- Born: Simon Maxwell Cowell 19 April 1952 Epsom, England
- Died: 9 June 2024 (aged 72)
- Education: City of London Freemen's School
- Alma mater: Jesus College, Cambridge (PhD)
- Occupations: Television presenter, conservationist, author
- Years active: 1983–2024
- Organization: Wildlife Aid Foundation
- Spouse: Jillian Geraldine Cowell ​ ​(divorced)​
- Children: 2

= Simon Cowell (conservationist) =

British conservationist, TV presenter, and author (1952–2024)

Simon Maxwell Cowell (19 April 1952 – 9 June 2024) was a British conservationist, television presenter, and author best known for hosting the Animal Planet documentary series Wildlife SOS from 1996 to 2014. He was the founder of Wildlife Aid Foundation, originally titled Wildlife Aid, which is a charitable organization dedicated to the "rescue, rehabilitation, and release of British wildlife".

==Early life and education==
Cowell was born on 19 April 1952. In his early life, he suffered from stuttering, and enjoyed singing. He attended the City of London Freemen's boarding school, and took part in multiple choirs and school musicals.

Cowell earned a PhD in biological sciences at Jesus College, Cambridge, and worked as a commodities trader through the 1980s.

==Career==
Together with his ex-wife, Jill, Cowell co-founded the Wildlife Aid Foundation animal rescue and rehabilitation centre in 1983, several years after setting up a wildlife sanctuary on the grounds of his home. The organisation's activities were the subject of the television series Wildlife SOS, and subsequently a YouTube channel series with entries being released to the present day.

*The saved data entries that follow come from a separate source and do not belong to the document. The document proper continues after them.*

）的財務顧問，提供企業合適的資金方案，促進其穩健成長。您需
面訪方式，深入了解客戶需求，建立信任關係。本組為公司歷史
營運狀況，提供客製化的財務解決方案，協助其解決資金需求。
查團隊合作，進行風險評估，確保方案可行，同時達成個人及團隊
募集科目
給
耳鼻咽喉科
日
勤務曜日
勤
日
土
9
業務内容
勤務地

Cowell has been described as a "forthright, witty character" who is "not averse" to profanity. Ricky Gervais once described him as "David Attenborough with Tourette's".

He was appointed a Member of the Order of the British Empire (MBE) in the 2005 Birthday Honours for "services to wildlife". As an author, Cowell released a memoir entitled My Wild Life: The Story of a Most Unlikely Animal Rescuer in 2016.

==Personal life==
Cowell had two daughters with his ex-wife, Jillian Geraldine. He resided in Leatherhead, Surrey, and Wildlife Aid Foundation was run out of his home.

===Health and death===
Cowell endured a self-described nervous breakdown in 1994, after which he decided to leave London and dedicate "all his time" to the Wildlife Aid charity.

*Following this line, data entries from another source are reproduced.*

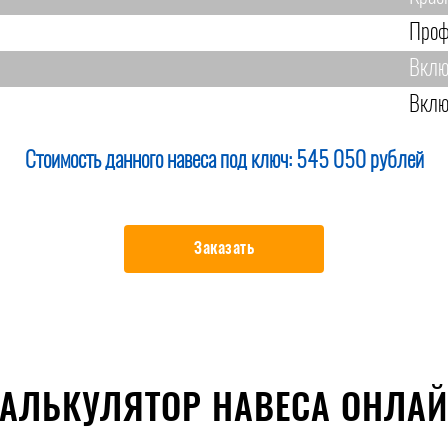
Проф
Вклю
Вклю
Стоимость данного навеса под ключ:
545 050 рублей
Заказать
АЛЬКУЛЯТОР НАВЕСА ОНЛА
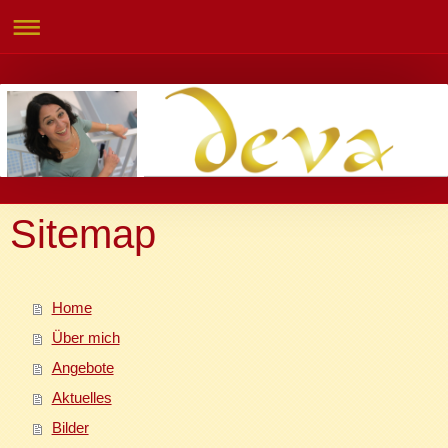
Sitemap
Home
Über mich
Angebote
Aktuelles
Bilder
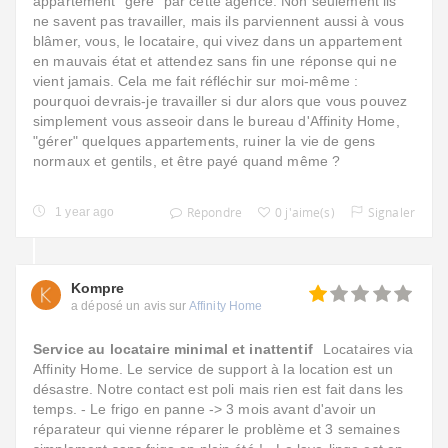
appartement "géré" par cette agence. Non seulement ils
ne savent pas travailler, mais ils parviennent aussi à vous
blâmer, vous, le locataire, qui vivez dans un appartement
en mauvais état et attendez sans fin une réponse qui ne
vient jamais. Cela me fait réfléchir sur moi-même :
pourquoi devrais-je travailler si dur alors que vous pouvez
simplement vous asseoir dans le bureau d'Affinity Home,
"gérer" quelques appartements, ruiner la vie de gens
normaux et gentils, et être payé quand même ?
Répondre
0 j'aime(s)
Signaler
1 year ago
Kompre
a déposé un avis sur
Affinity Home
Service au locataire minimal et inattentif
Locataires via
Affinity Home. Le service de support à la location est un
désastre. Notre contact est poli mais rien est fait dans les
temps. - Le frigo en panne -> 3 mois avant d'avoir un
réparateur qui vienne réparer le problème et 3 semaines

In July 2022 it was announced, through his foundation, that Cowell had been diagnosed with an aggressive, terminal form of lung cancer in late June. A donation campaign for his organisation, titled Simon's Last Wish was launched on 15 July and raised more than £650,000.

On 11 May 2024, it was announced that Cowell's cancer had progressed to his vital organs and although he was still undergoing treatment, doctors had given a prognosis of a few weeks. He died of complications from the disease on 9 June, at the age of 72.